Loss of Fees Hangs Over TCF, But 1Q Still Shines

TCF Financial Corp. reported its 60th consecutive quarterly profit last week in spite of worries that new limits on overdraft fees could hit the $18.2 billion-asset company particularly hard.

TCF, in Wayzata, Minn., has been a strong performer throughout the economic downturn, and it handily beat expectations for the first quarter.

Some analysts, however, are concerned about the looming regulation of overdraft fees, which represent a significant portion of TCF's revenue.

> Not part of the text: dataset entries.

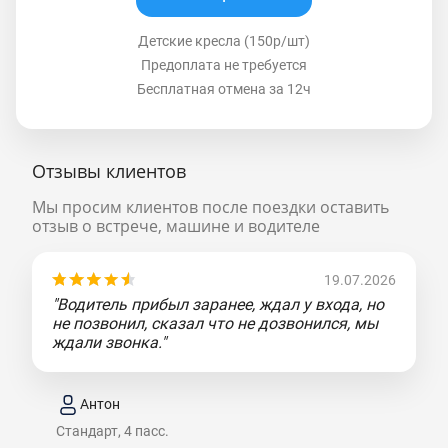
Детские кресла (150р/шт)
Предоплата не требуется
Бесплатная отмена за 12ч
Отзывы клиентов
Мы просим клиентов после поездки оставить
отзыв о встрече, машине и водителе
19.07.2026
"Водитель прибыл заранее, ждал у входа, но
не позвонил, сказал что не дозвонился, мы
ждали звонка."
Антон
Стандарт, 4 пасс.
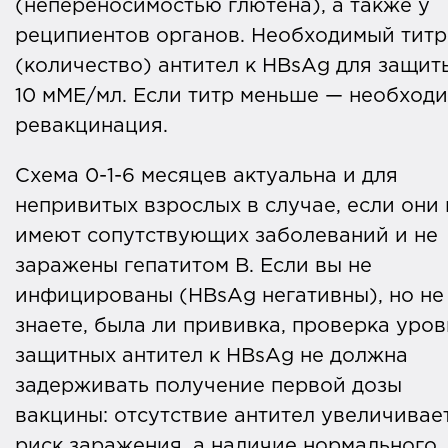
(непереносимостью глютена), а также у
реципиентов органов. Необходимый титр
(количество) антител к HBsAg для защит
10 мМЕ/мл. Если титр меньше — необход
ревакцинация.
Схема 0-1-6 месяцев актуальна и для
непривитых взрослых в случае, если они 
имеют сопутствующих заболеваний и не
заражены гепатитом В. Если вы не
инфицированы (HBsAg негативны), но не
знаете, была ли прививка, проверка уров
защитных антител к HBsAg не должна
задерживать получение первой дозы
вакцины: отсутствие антител увеличивае
риск заражения, а наличие нормального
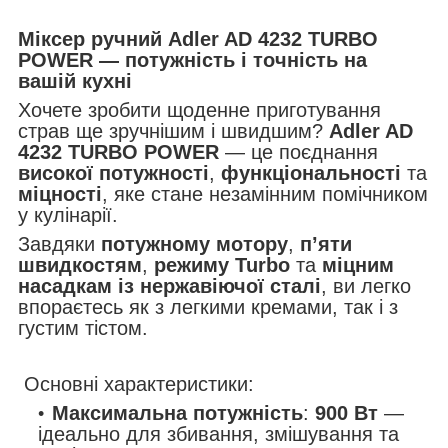
Міксер ручний Adler AD 4232 TURBO
POWER — потужність і точність на
вашій кухні
Хочете зробити щоденне приготування
страв ще зручнішим і швидшим?
Adler AD
4232 TURBO POWER
— це поєднання
високої потужності
,
функціональності
та
міцності
, яке стане незамінним помічником
у кулінарії.
Завдяки
потужному мотору
,
п’яти
швидкостям
,
режиму Turbo
та
міцним
насадкам із нержавіючої сталі
, ви легко
впораєтесь як з легкими кремами, так і з
густим тістом.
Основні характеристики:
Максимальна потужність
:
900 Вт
—
ідеально для збивання, змішування та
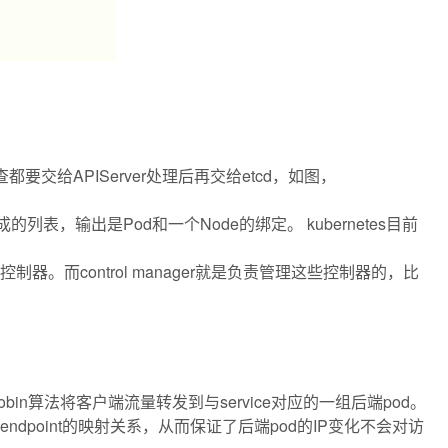
该查都要交给APIServer处理后再交给etcd，如图，
组成的列表，输出是Pod和一个Node的绑定。 kubernetes目前
应一个控制器。而control manager就是负责管理这些控制器的，比
d Robin算法将客户端流量转发到与service对应的一组后端pod。
ce到endpoint的映射关系，从而保证了后端pod的IP变化不会对访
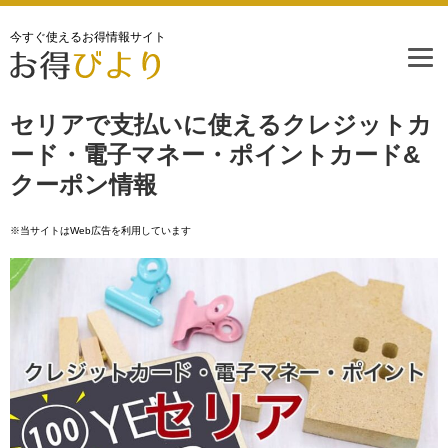
今すぐ使えるお得情報サイト
セリアで支払いに使えるクレジットカ
ード・電子マネー・ポイントカード&
クーポン情報
※当サイトはWeb広告を利用しています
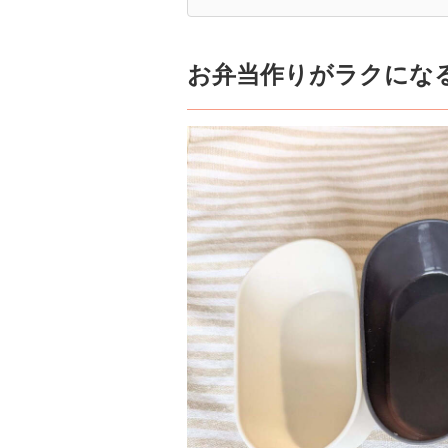
お弁当作りがラクにな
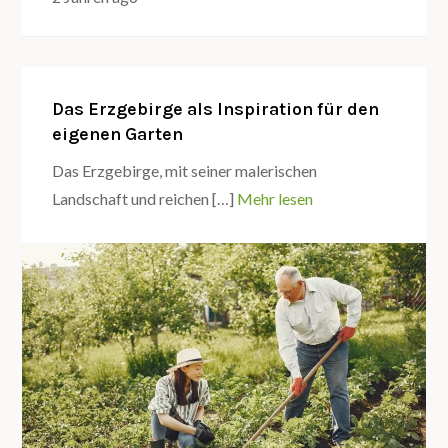
Das Erzgebirge als Inspiration für den
eigenen Garten
Das Erzgebirge, mit seiner malerischen
Landschaft und reichen […]
Mehr lesen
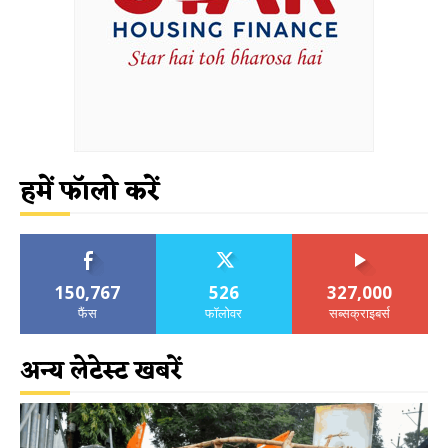
हमें फॉलो करें
150,767
526
327,000
फैंस
फॉलोवर
सब्सक्राइबर्स
अन्य लेटेस्ट खबरें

The company, with 1.7 million checking account customers — a large number for a bank of its size — created a checking account product in the first quarter that imposes monthly maintenance fees. This product could help stanch losses on overdraft fees once the rule takes effect in July.

Yet Anthony Davis, an analyst at Stifel, Nicolaus & Co., said the move could turn off some customers. "Deposit account growth is sort of the engine that drives this company," he said, "and to the extent that they're no longer offering totally free checking, there's some risk that that could impede deposit growth."

The new rule, which will require that customers opt in to overdraft programs, could hurt TCF's net revenue if overdraft charges diminish. Davis said these charges contribute about 19% of TCF's revenue, compared with just 9% for a typical bank in the Midwest. The rule change has been hanging over TCF's share price for the better part of a year, he said.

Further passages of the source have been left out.